How does Gram Matrix encode the Style of an Image?

In non-photoreal renderings, capturing the style of an image is an extremely tricky and difficult issue. Recently there has been a resurgence in this field with the application of Deep Learning to this problem. Specifically, in Gatys’ paper, the stylization problem is posed as an optimization problem where two cost functions capture the content distance to one image and style distance to another image. Gram matrix is supposed to capture the style of an artist. It had always troubled me as to why the gram matrix captures the style of an artist. This blog entry is my understanding of that problem.

The Genius is in the Details (Again)

If a hidden layer at a certain point has width (w) and height (h) and if we shape the activation at a certain layer as a matrix with each row capturing the activation for a particular filter then the activation matrix on the left results (see Figure below).

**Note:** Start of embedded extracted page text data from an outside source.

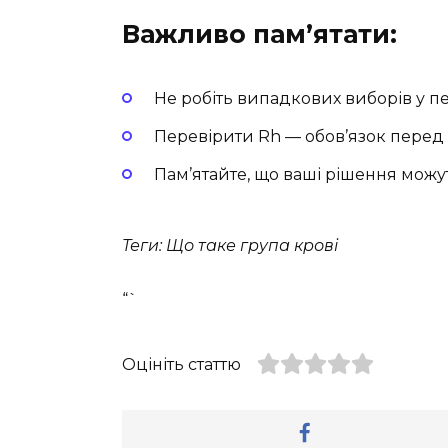
Важливо пам’ятати:
Не робіть випадкових виборів у пе
Перевірити Rh — обов’язок перед
Пам’ятайте, що ваші рішення можу
Теги: Що таке група крові
“`
Оцініть статтю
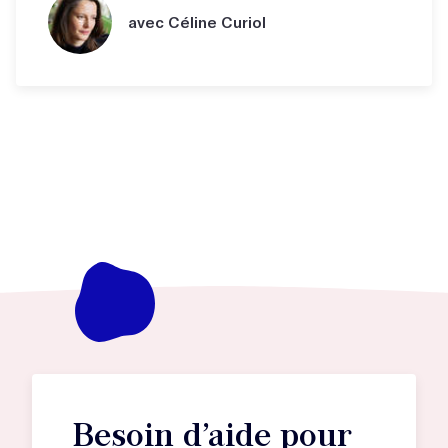
avec Céline Curiol
Besoin d’aide pour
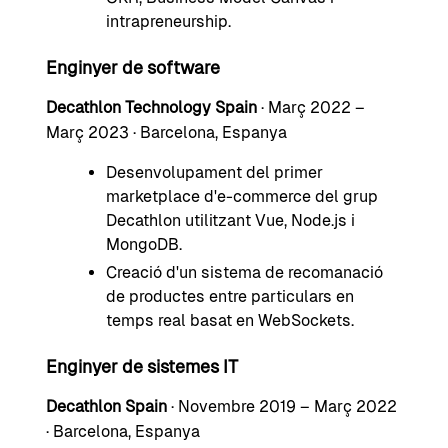
intrapreneurship.
Enginyer de software
Decathlon Technology Spain
· Març 2022 –
Març 2023 · Barcelona, Espanya
Desenvolupament del primer
marketplace d'e-commerce del grup
Decathlon utilitzant Vue, Node.js i
MongoDB.
Creació d'un sistema de recomanació
de productes entre particulars en
temps real basat en WebSockets.
Enginyer de sistemes IT
Decathlon Spain
· Novembre 2019 – Març 2022
· Barcelona, Espanya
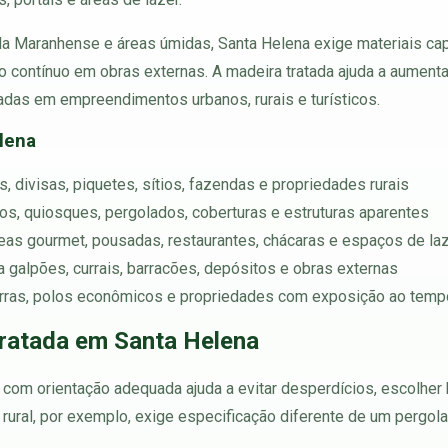
da Maranhense e áreas úmidas, Santa Helena exige materiais cap
 contínuo em obras externas. A madeira tratada ajuda a aumentar 
adas em empreendimentos urbanos, rurais e turísticos.
lena
, divisas, piquetes, sítios, fazendas e propriedades rurais
chos, quiosques, pergolados, coberturas e estruturas aparentes
reas gourmet, pousadas, restaurantes, chácaras e espaços de la
ara galpões, currais, barracões, depósitos e obras externas
 serras, polos econômicos e propriedades com exposição ao temp
ratada em Santa Helena
com orientação adequada ajuda a evitar desperdícios, escolher 
rural, por exemplo, exige especificação diferente de um pergol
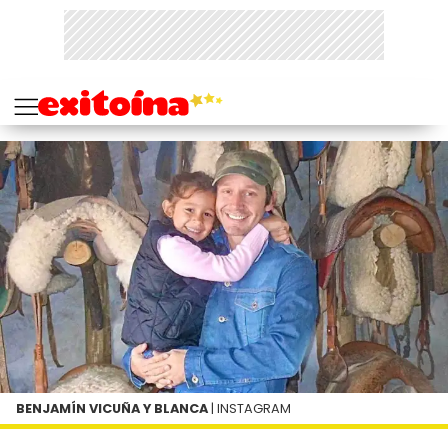
BENJAMÍN VICUÑA Y BLANCA
| INSTAGRAM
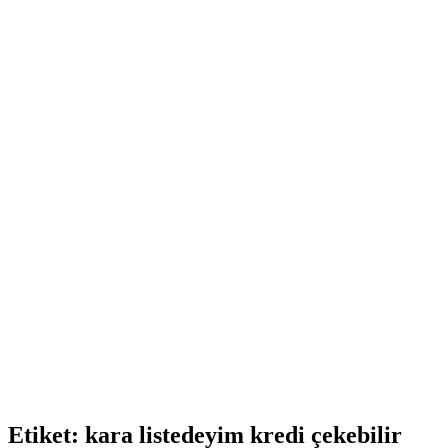
Etiket:
kara listedeyim kredi çekebilir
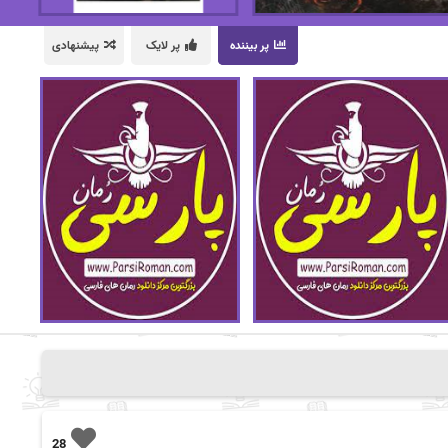
پر بیننده
پر لایک
پیشنهادی
28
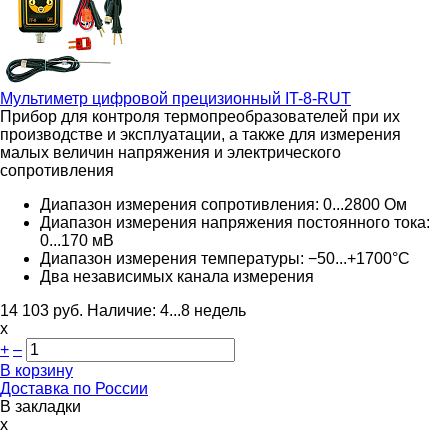
Мультиметр цифровой прецизионный
IT-8-RUT
Прибор для контроля термопреобразователей при их
производстве и эксплуатации, а также для измерения
малых величин напряжения и электрического
сопротивления
Диапазон измерения сопротивления: 0...2800 Ом
Диапазон измерения напряжения постоянного тока:
0...170 мВ
Диапазон измерения температуры: −50...+1700°C
Два независимых канала измерения
14 103
руб.
Наличие:
4...8 недель
х
+
–
В корзину
Доставка по России
В закладки
x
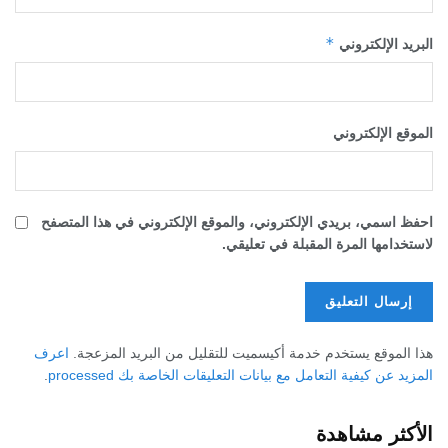
*
البريد الإلكتروني
الموقع الإلكتروني
احفظ اسمي، بريدي الإلكتروني، والموقع الإلكتروني في هذا المتصفح
لاستخدامها المرة المقبلة في تعليقي.
هذا الموقع يستخدم خدمة أكيسميت للتقليل من البريد المزعجة.
اعرف
المزيد عن كيفية التعامل مع بيانات التعليقات الخاصة بك processed
.
الأكثر مشاهدة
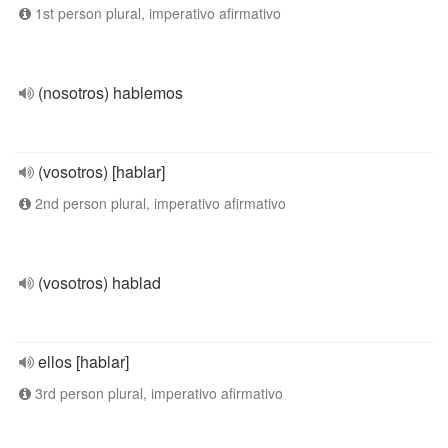
1st person plural, imperativo afirmativo
(nosotros) hablemos
(vosotros) [hablar]
2nd person plural, imperativo afirmativo
(vosotros) hablad
ellos [hablar]
3rd person plural, imperativo afirmativo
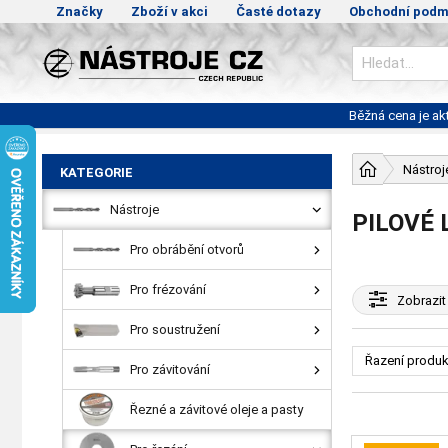
Značky
Zboží v akci
Časté dotazy
Obchodní podm
Běžná cena je a
Nástroj
KATEGORIE
Nástroje
PILOVÉ 
Pro obrábění otvorů
Pro frézování
Zobrazit
Pro soustružení
Řazení produk
Pro závitování
Řezné a závitové oleje a pasty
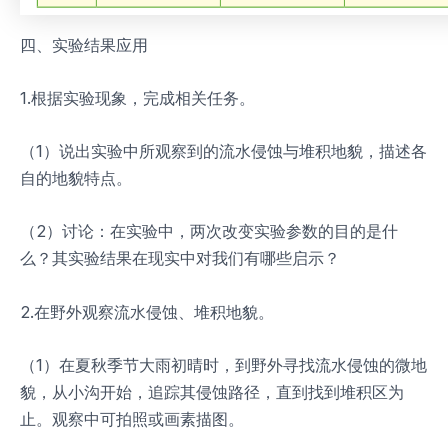
四、实验结果应用
1.根据实验现象，完成相关任务。
（1）说出实验中所观察到的流水侵蚀与堆积地貌，描述各
自的地貌特点。
（2）讨论：在实验中，两次改变实验参数的目的是什
么？其实验结果在现实中对我们有哪些启示？
2.在野外观察流水侵蚀、堆积地貌。
（1）在夏秋季节大雨初晴时，到野外寻找流水侵蚀的微地
貌，从小沟开始，追踪其侵蚀路径，直到找到堆积区为
止。观察中可拍照或画素描图。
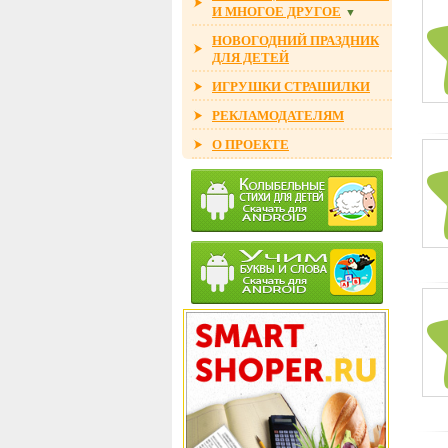
И МНОГОЕ ДРУГОЕ
▼
НОВОГОДНИЙ ПРАЗДНИК
ДЛЯ ДЕТЕЙ
ИГРУШКИ СТРАШИЛКИ
РЕКЛАМОДАТЕЛЯМ
О ПРОЕКТЕ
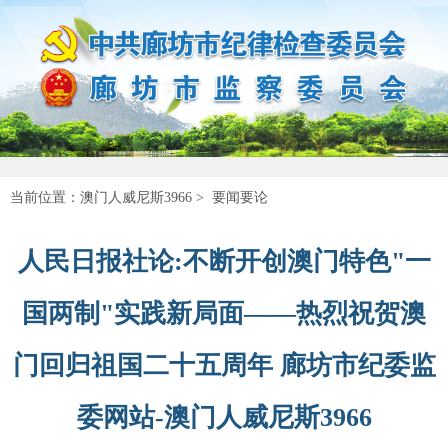
当前位置：
澳门人威尼斯3966
>
要闻要论
人民日报社论:不断开创澳门特色"一
国两制"实践新局面——热烈祝贺澳
门回归祖国二十五周年 廊坊市纪委监
委网站-澳门人威尼斯3966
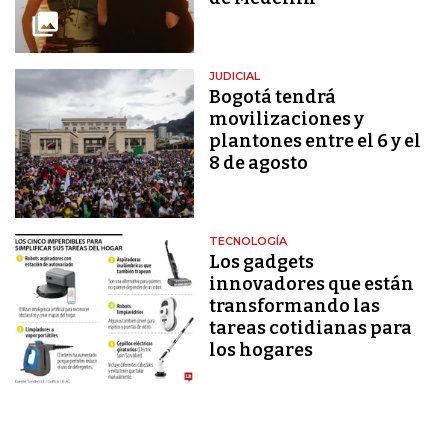
JUDICIAL
Bogotá tendrá
movilizaciones y
plantones entre el 6 y el
8 de agosto
TECNOLOGÍA
Los gadgets
innovadores que están
transformando las
tareas cotidianas para
los hogares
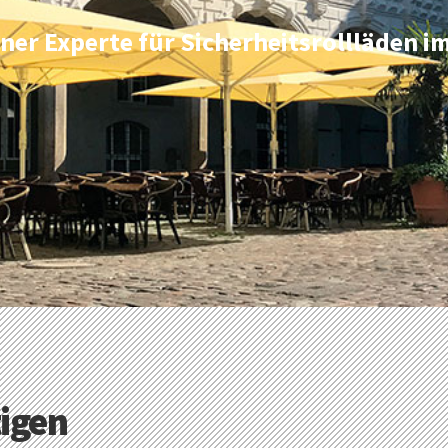
rener Experte für Sicherheitsrollläden
tigen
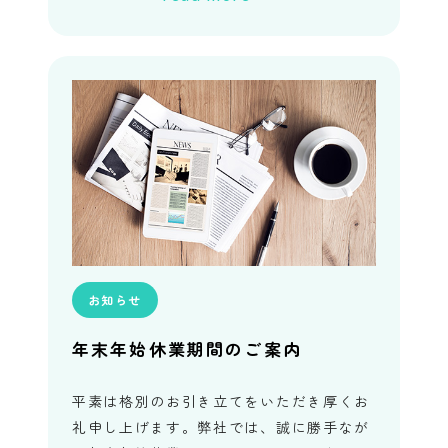
中にいただいた […]
お知らせ
年末年始休業期間のご案内
平素は格別のお引き立てをいただき厚くお
礼申し上げます。弊社では、誠に勝手なが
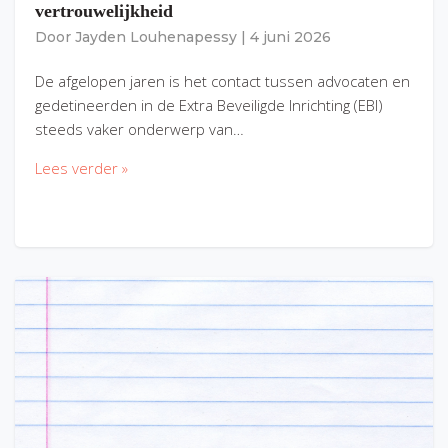
vertrouwelijkheid
Door
Jayden Louhenapessy
|
4 juni 2026
De afgelopen jaren is het contact tussen advocaten en
gedetineerden in de Extra Beveiligde Inrichting (EBI)
steeds vaker onderwerp van…
Lees verder »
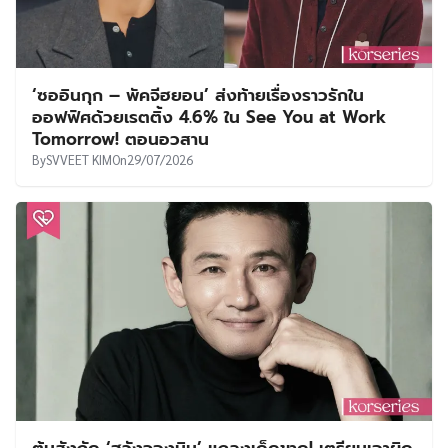
‘ซออินกุก – พัคจีฮยอน’ ส่งท้ายเรื่องราวรักใน
ออฟฟิศด้วยเรตติ้ง 4.6% ใน See You at Work
Tomorrow! ตอนอวสาน
By
SVVEET KIM
On
29/07/2026
ต้นสังกัด ‘ฮวังจองมิน’ แถลงเด็ดขาด! เตรียมเอาผิด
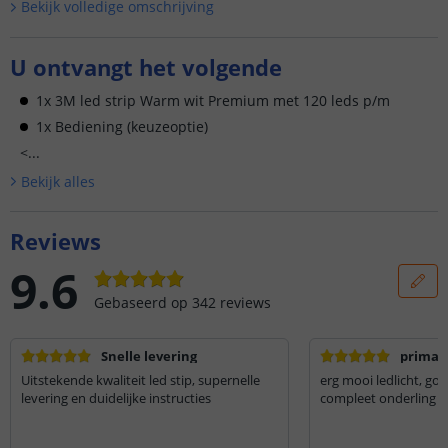
Bekijk volledige omschrijving
U ontvangt het volgende
1x 3M led strip Warm wit Premium met 120 leds p/m
1x Bediening (keuzeoptie)
<...
Bekijk alle
s
Reviews
9.6
Gebaseerd op
342
reviews
Snelle levering
prima
Uitstekende kwaliteit led stip, supernelle
erg mooi ledlicht, goe
levering en duidelijke instructies
compleet onderling 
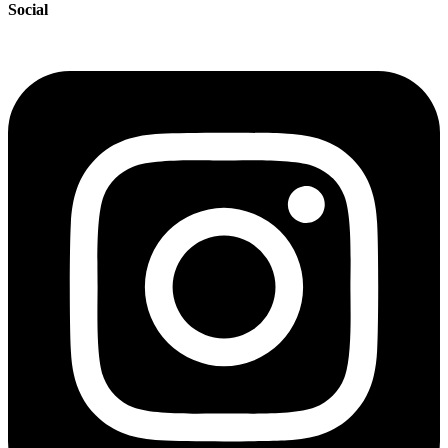
Social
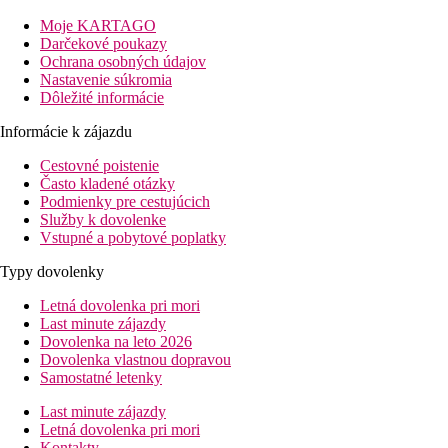
Všetky izby sú plne klimatizované a sú vybavené balkónom, TV,
Moje KARTAGO
Šport a zábava
Darčekové poukazy
Súcastou hotela je vonkajší bazén s terasou na slnenie, na ktoré 
Ochrana osobných údajov
Nastavenie súkromia
Stravovanie
Dôležité informácie
Pobyt je možný bez stravy alebo s ranajkami
Informácie k zájazdu
Vzdialenosti
Cestovné poistenie
Často kladené otázky
5 km
Podmienky pre cestujúcich
Vzdialenosť od najbližšieho letiska
Služby k dovolenke
Vstupné a pobytové poplatky
Pláž
Typy dovolenky
Hotel priamo pri pláži
Letná dovolenka pri mori
Plážová dovolenka
Last minute zájazdy
Dovolenka na leto 2026
bazény
Dovolenka vlastnou dopravou
Samostatné letenky
Ležadlá a slnečníky pri bazéne zadarmo
Last minute zájazdy
Bar pri bazéne
Letná dovolenka pri mori
Kontakty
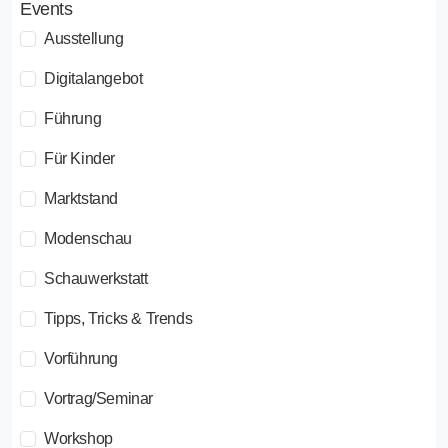
Events
Ausstellung
Digitalangebot
Führung
Für Kinder
Marktstand
Modenschau
Schauwerkstatt
Tipps, Tricks & Trends
Vorführung
Vortrag/Seminar
Workshop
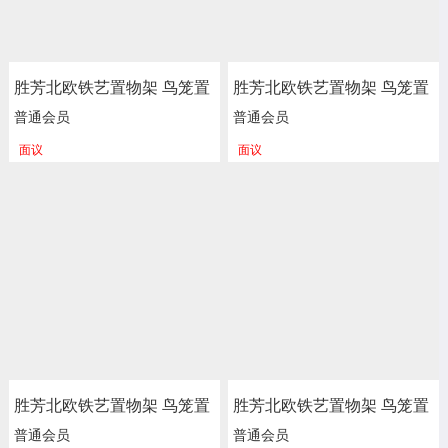
胜芳北欧铁艺置物架 鸟笼置
胜芳北欧铁艺置物架 鸟笼置
物架 客厅阳台落地多层花架
物架 客厅阳台落地多层花架
普通会员
普通会员
服装店包包架 金色展示架
服装店包包架 金色展示架
面议
面议
正尚家具批发
正尚家具批发
胜芳北欧铁艺置物架 鸟笼置
胜芳北欧铁艺置物架 鸟笼置
物架 客厅阳台落地多层花架
物架 客厅阳台落地多层花架
普通会员
普通会员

Description of image — Graham Matrix Computation

In this case the gram matrix is defined as the matrix multiplication of the activation matrix and its transpose.

We will investigate why optimizing the gram matrix preserves the style in the context of the following style image by John Tenniel from Alice in Wonderland.

Two Filters that may capture the low level style of the image are denoted by squares 1 and 2 (see figure above).

Filter 1: gets activated when it sees vertical hatching pattern. Filter 2: gets activated when it sees the cross hatching pattern.
Filter 4: gets activated when it sees horizontal hatching pattern

So, going back to the gram matrix there are two cases.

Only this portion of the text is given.